COLUMBUS, Ohio (AP) — Ohio casino regulators would gain authority over fantasy football leagues, office March Madness pools and similar games under legislation aimed at ensuring the games aren’t operated for profit.
A bill proposed by state Sen. Bill Coley, a Cincinnati Republican, would put the state Casino Control Commission in charge of regulating the operators of pools and fantasy leagues, The Blade of Toledo reported (http://bit.ly/2dC5Nff).
Failing to pay out every penny of the entry fees in prizes would remain a crime under the bill. For-profit pools and internet gambling are already illegal in the state, but additional oversight makes sure that pools and raffles continue to operate legally, Coley said.
“If you are currently operating pools that pay off less than 100 percent of the entry fees as prizes to pool participants, then you need to change your business models,” he said. “You can still (offer such games as) loss leaders, but the second you touch any of the entry fees to recoup ‘handling fees,’ ‘shipping costs,’ or any type of administrative expense, know that you are violating existing Ohio law.”
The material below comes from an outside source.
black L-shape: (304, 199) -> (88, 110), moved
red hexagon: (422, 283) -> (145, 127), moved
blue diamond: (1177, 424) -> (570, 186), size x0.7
He introduced the bill the day after a bowling alley in Garrettsville awarded more than $3 million in a Queen of Hearts raffle. The payout came after the jackpot built up over nearly a year of drawings that had failed to produce a winner. The raffle is legal and is used by the bowling alley to draw business.
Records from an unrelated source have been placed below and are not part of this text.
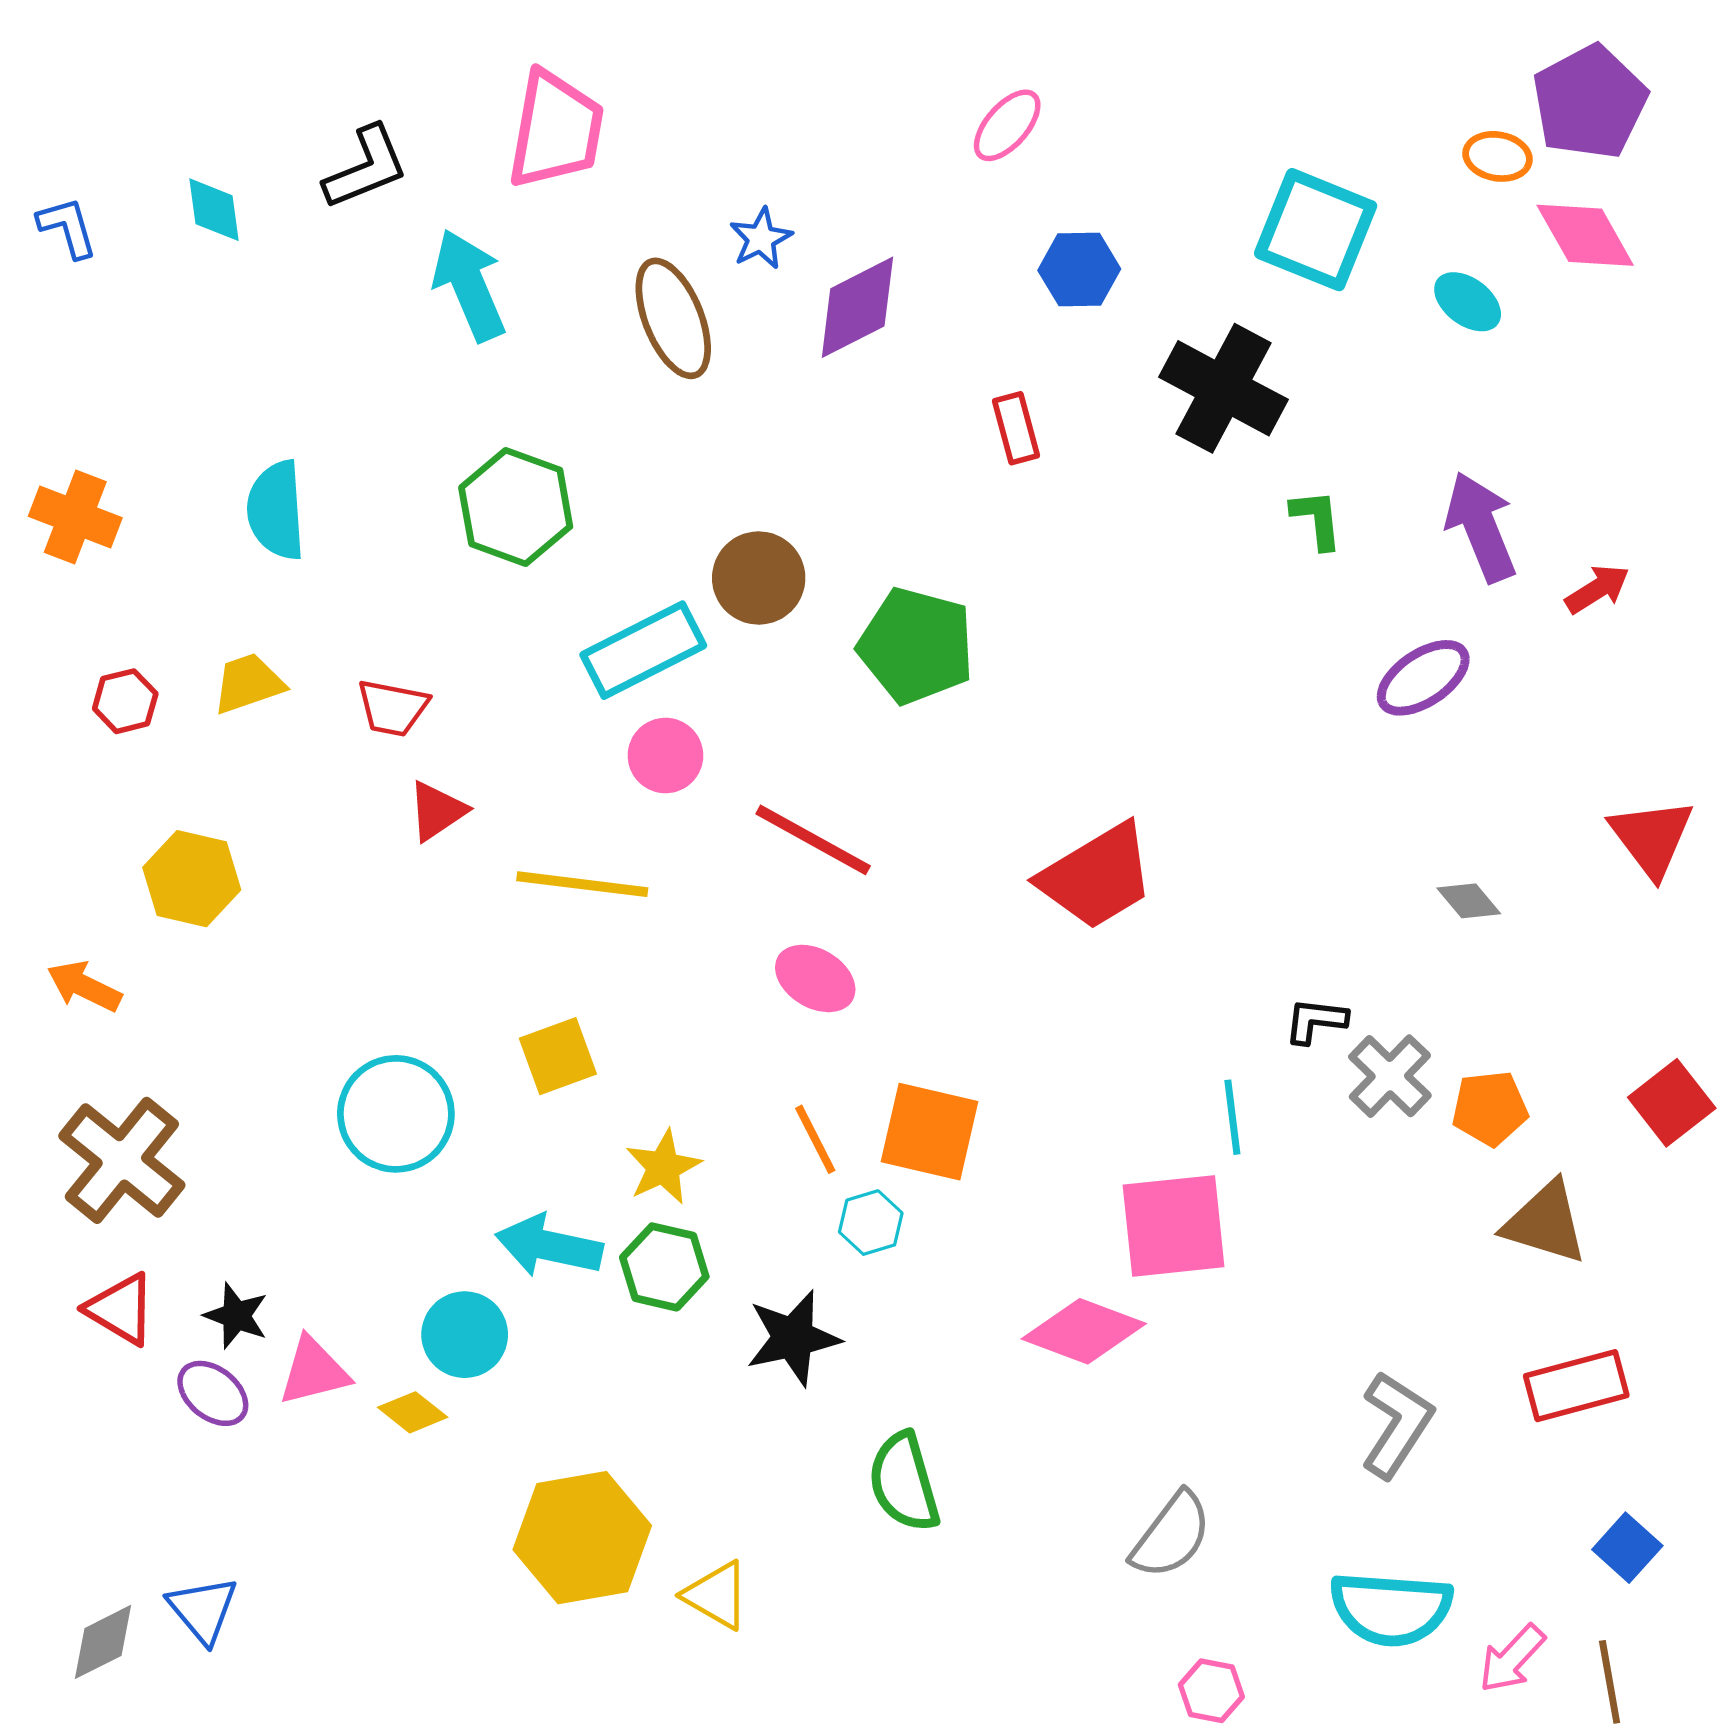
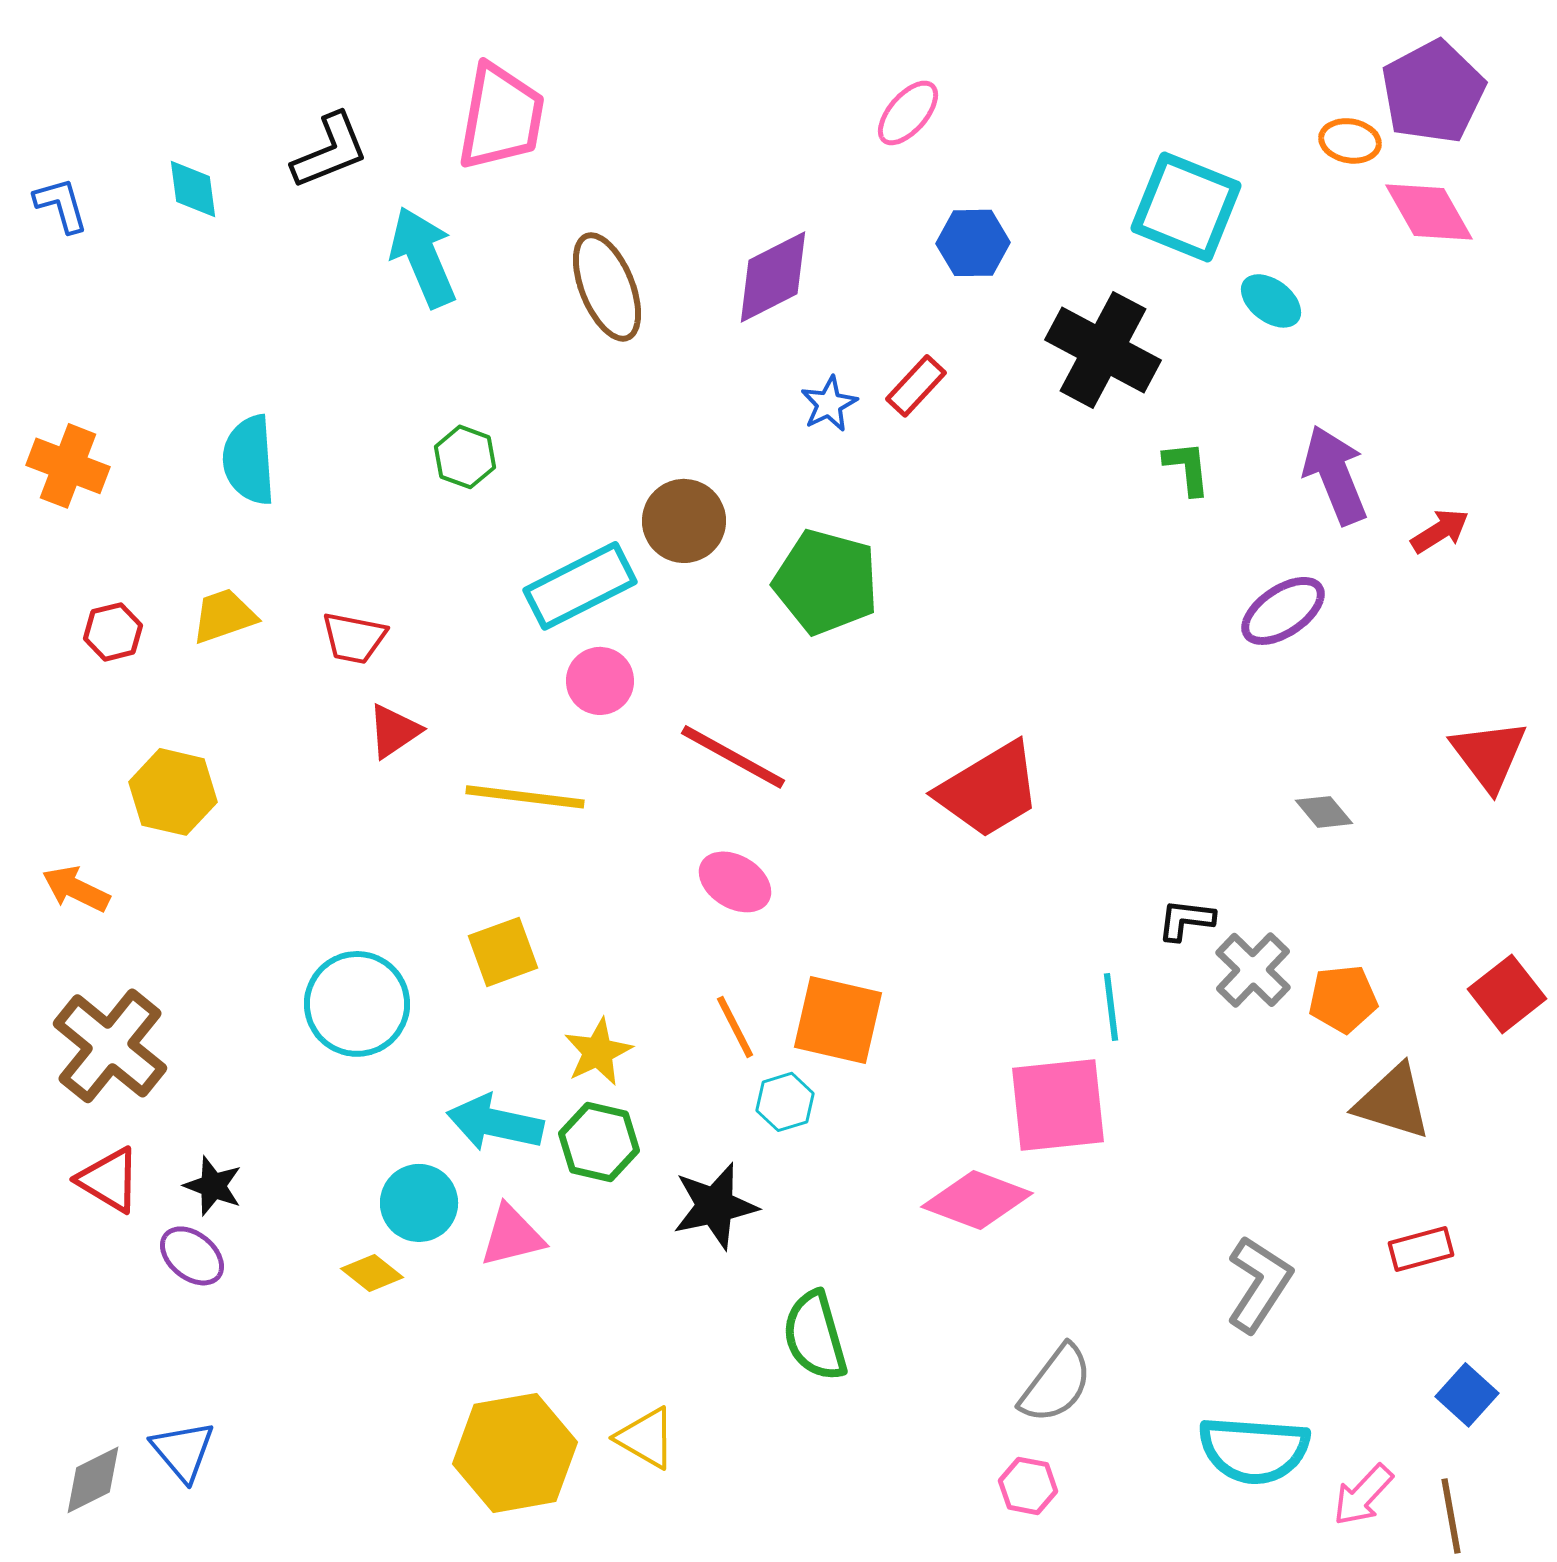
blue star: (761, 239) -> (829, 404), moved
cyan ellipse: (1468, 302) -> (1271, 301), moved
red rectangle: (1016, 428) -> (916, 386), turned 58
green hexagon: (516, 507) -> (465, 457), size x0.6
pink triangle: (314, 1371) -> (512, 1236), moved
red rectangle: (1576, 1386) -> (1421, 1249), size x0.7
yellow hexagon: (582, 1538) -> (515, 1453), moved
pink hexagon: (1211, 1691) -> (1028, 1486), moved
“Whether you’re operating a Queen of Hearts game, fantasy sports, e-sports or any other pool in the state of Ohio, we’re going to see to it that you have clear rules to safely operate the pool not for profit,” Coley said.
The business interests behind the pools would still be allowed to use them as promotions to draw business. They could also make profits on advertising and sponsorships related to the games.